Saturday May 20
In the Fourth Gospel: the term world is used in two opposite sense. In the first place, it represents the whole of humanity, loved by God to the point of sending his own Son to save it and not to condemn it (Jn 3:16-17). Secondly, it refers to that dark human horizon where the rejection of Christ is consumed and hatred is chosen, that is, the opposite of the fundamental commandment of love.
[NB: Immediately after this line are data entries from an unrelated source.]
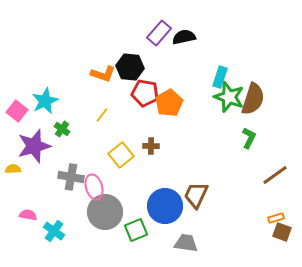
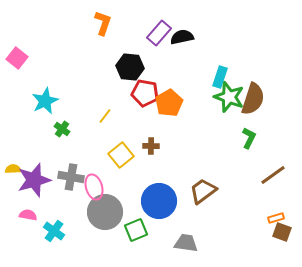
black semicircle: moved 2 px left
orange L-shape: moved 51 px up; rotated 90 degrees counterclockwise
pink square: moved 53 px up
yellow line: moved 3 px right, 1 px down
purple star: moved 34 px down
brown line: moved 2 px left
brown trapezoid: moved 7 px right, 4 px up; rotated 28 degrees clockwise
blue circle: moved 6 px left, 5 px up
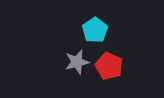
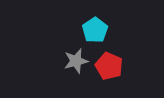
gray star: moved 1 px left, 1 px up
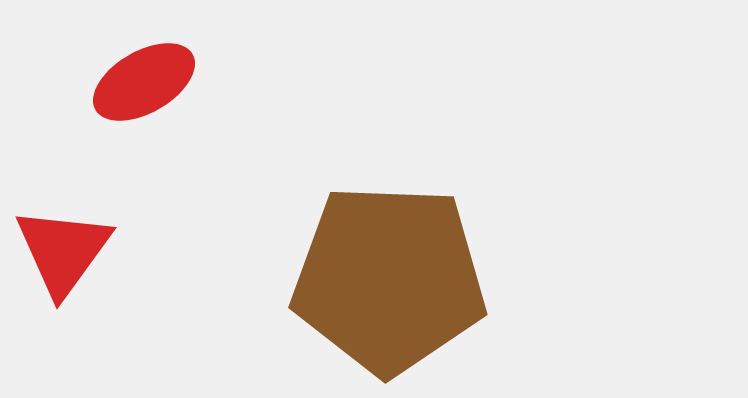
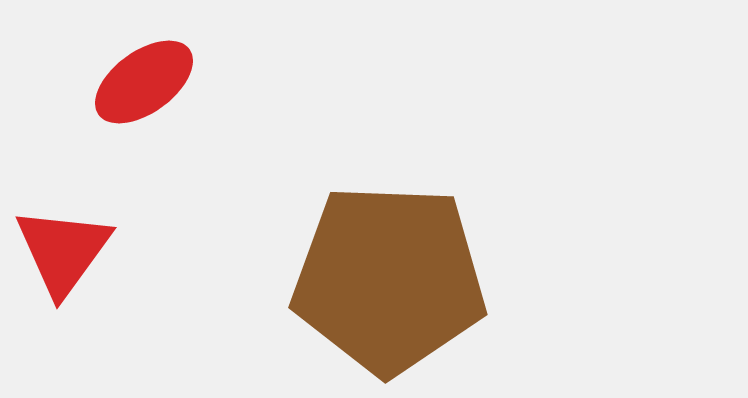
red ellipse: rotated 6 degrees counterclockwise
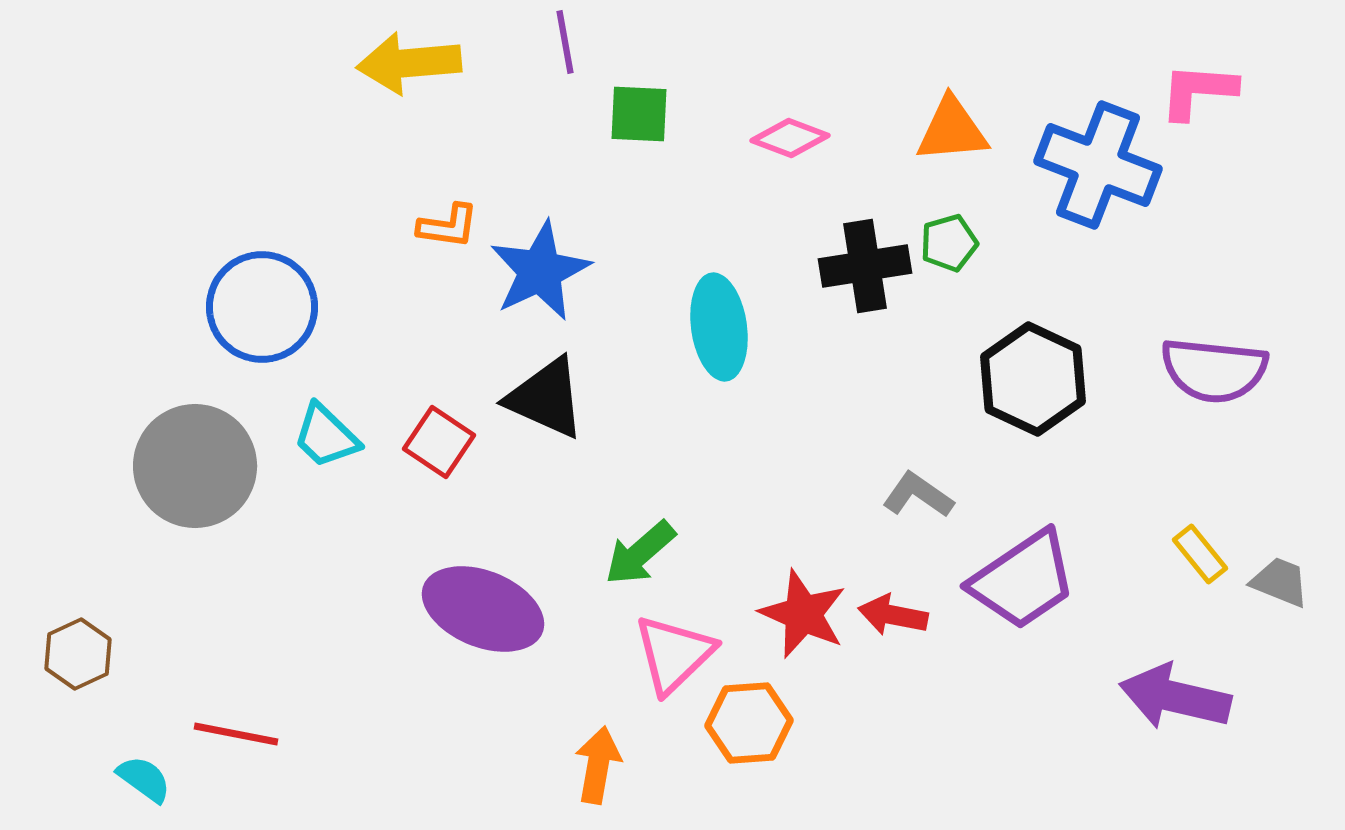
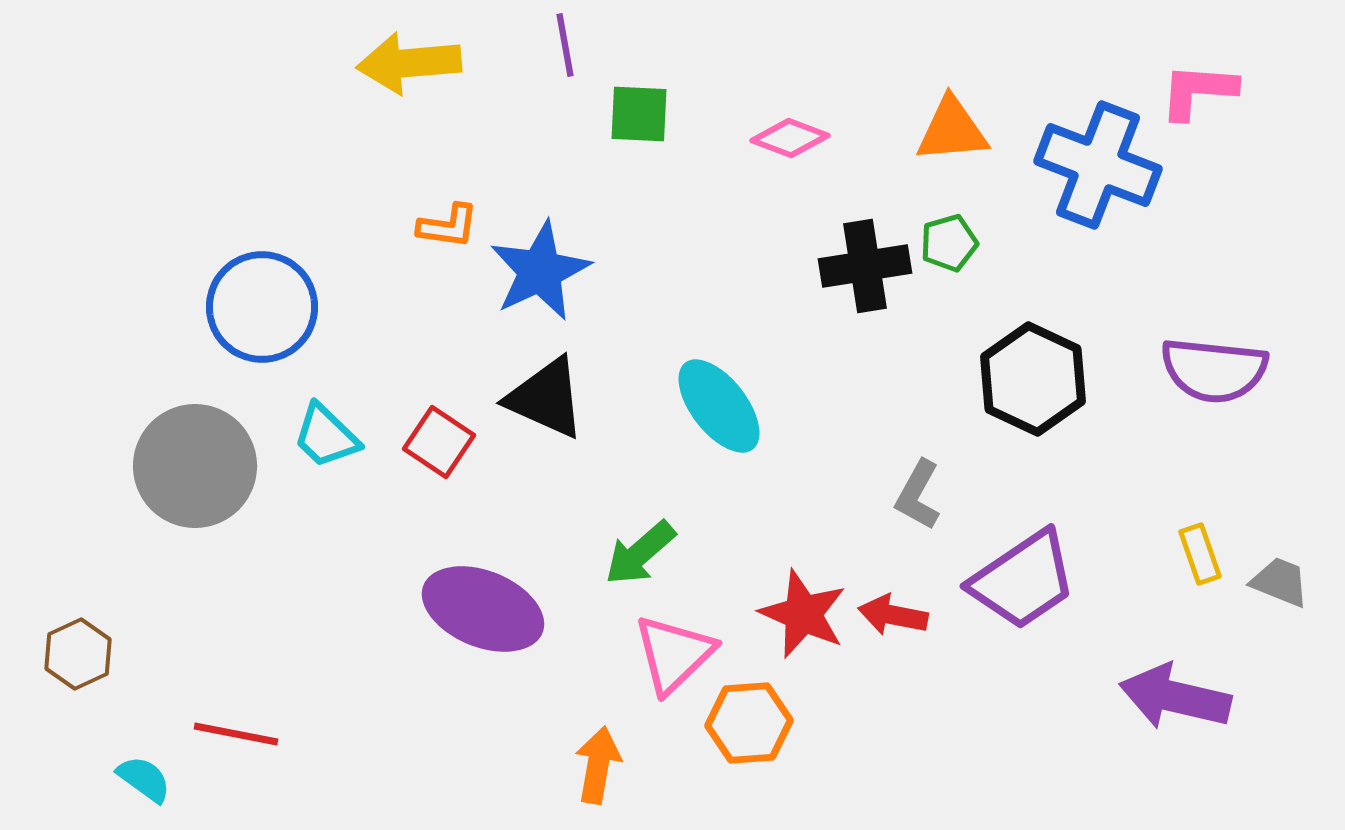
purple line: moved 3 px down
cyan ellipse: moved 79 px down; rotated 30 degrees counterclockwise
gray L-shape: rotated 96 degrees counterclockwise
yellow rectangle: rotated 20 degrees clockwise
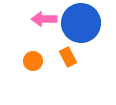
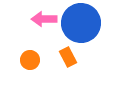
orange circle: moved 3 px left, 1 px up
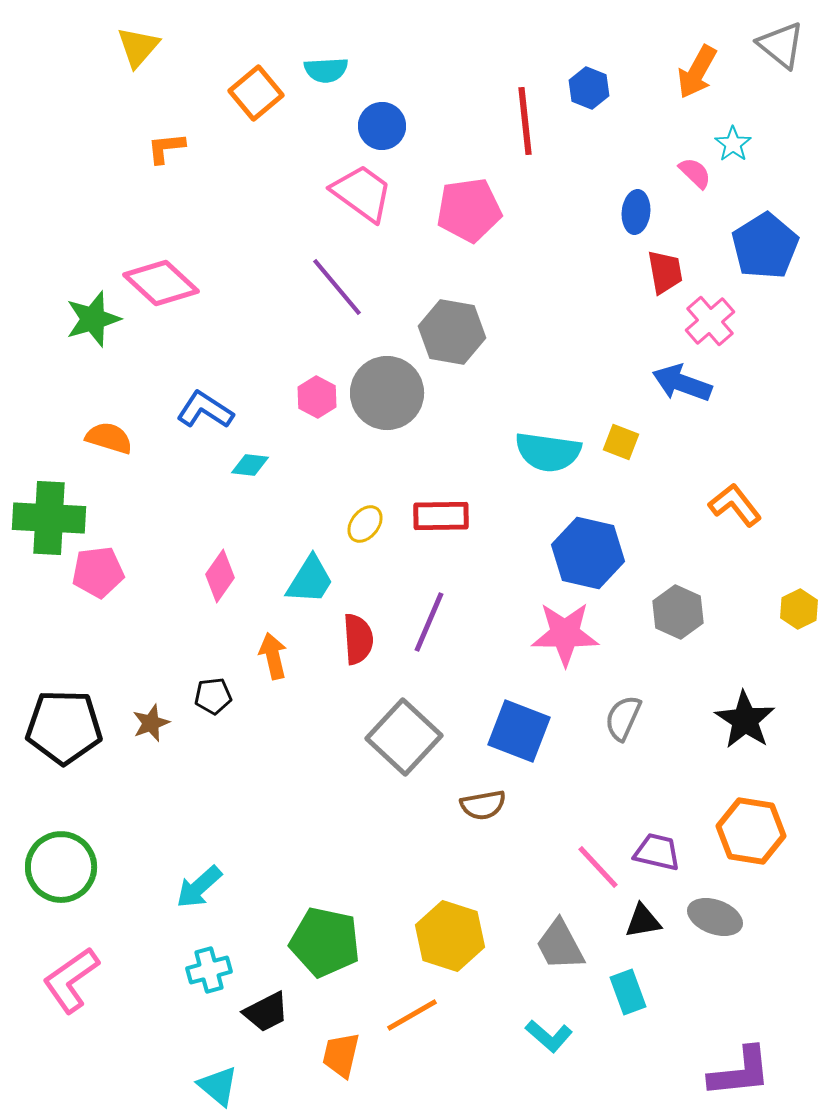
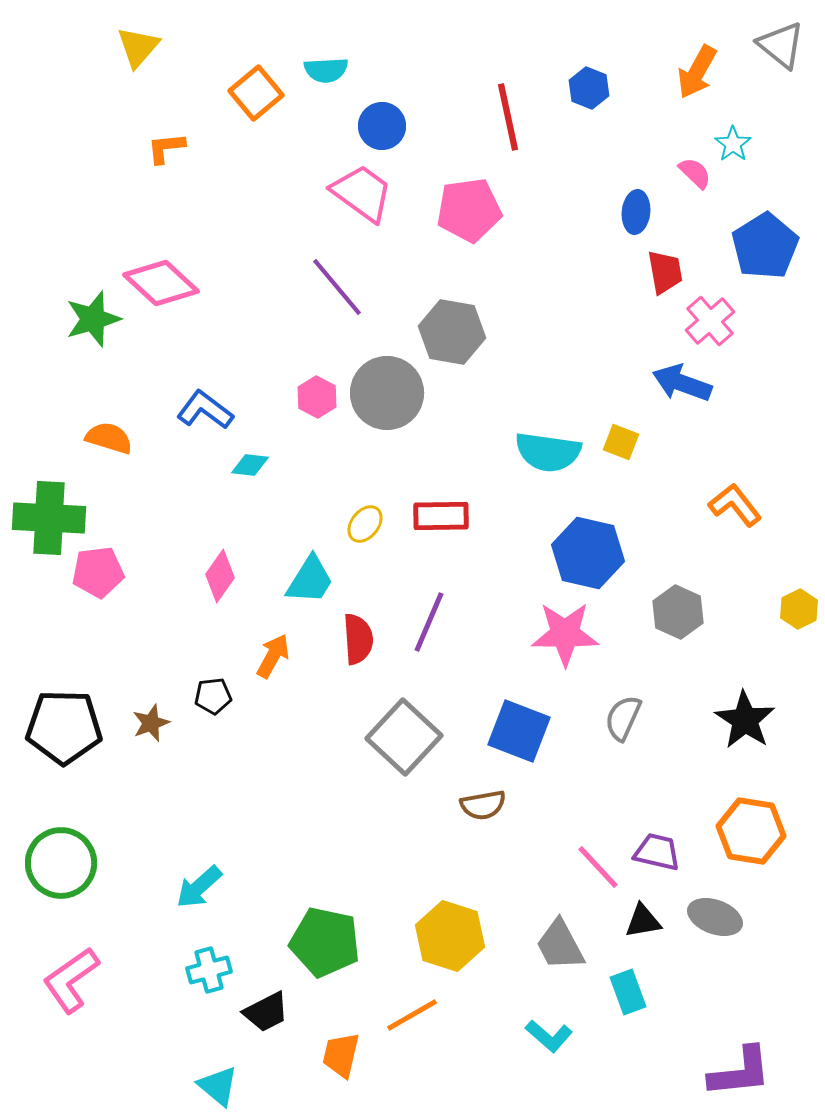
red line at (525, 121): moved 17 px left, 4 px up; rotated 6 degrees counterclockwise
blue L-shape at (205, 410): rotated 4 degrees clockwise
orange arrow at (273, 656): rotated 42 degrees clockwise
green circle at (61, 867): moved 4 px up
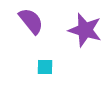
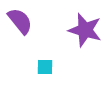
purple semicircle: moved 11 px left
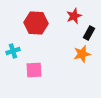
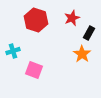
red star: moved 2 px left, 2 px down
red hexagon: moved 3 px up; rotated 15 degrees clockwise
orange star: rotated 24 degrees counterclockwise
pink square: rotated 24 degrees clockwise
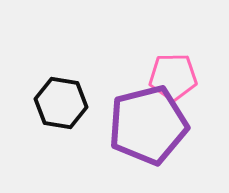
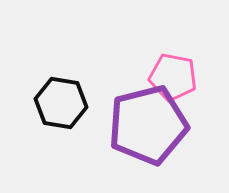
pink pentagon: rotated 12 degrees clockwise
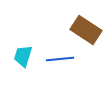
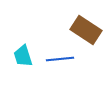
cyan trapezoid: rotated 35 degrees counterclockwise
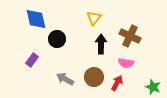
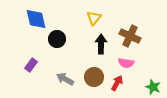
purple rectangle: moved 1 px left, 5 px down
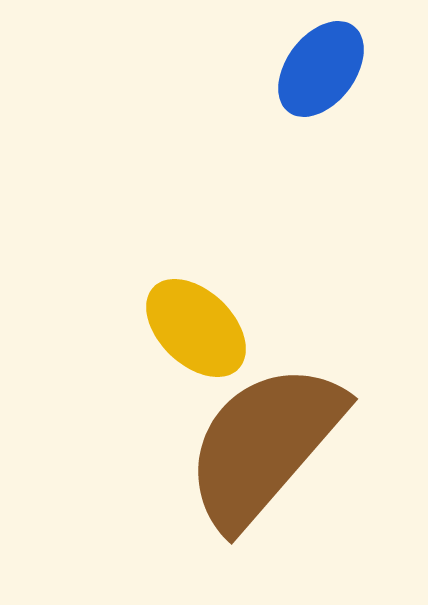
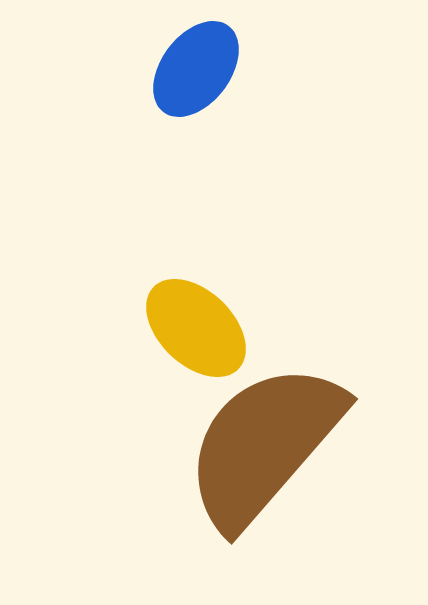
blue ellipse: moved 125 px left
These are not empty words and that is why the Christian should be fully aware that consistent fidelity to the Gospel: entails rejection, isolation and persecution.
Alternative
“I shall not call you servants,” Jesus said, “I call you friends.” Meister Eckhart drew out the meaning of this. “Love does not wish to be anywhere but where there is likeness and oneness,” he wrote. “Where there is a master and servant there is no peace, for there is no likeness.” Then he gave another image to make it clearer. “A woman and a man are unlike, but in love they are alike. And so Scrip-ture rightly says that God took woman from the man’s rib and side and not from the head or from the feet....” This beautiful interpretation of the Genesis story anticipates by many centuries Kahlil Gibran’s familiar words. G. K. Chesterton wrote, “I love my wife because she is unlike me!” But they were alike in love; they were very different in every other way, but in love there was “likeness and oneness”. And the unifying love between them made them cherish their many differences rather than regret them. There is an infinite difference between the creature and God, but in love we are like God and one with God.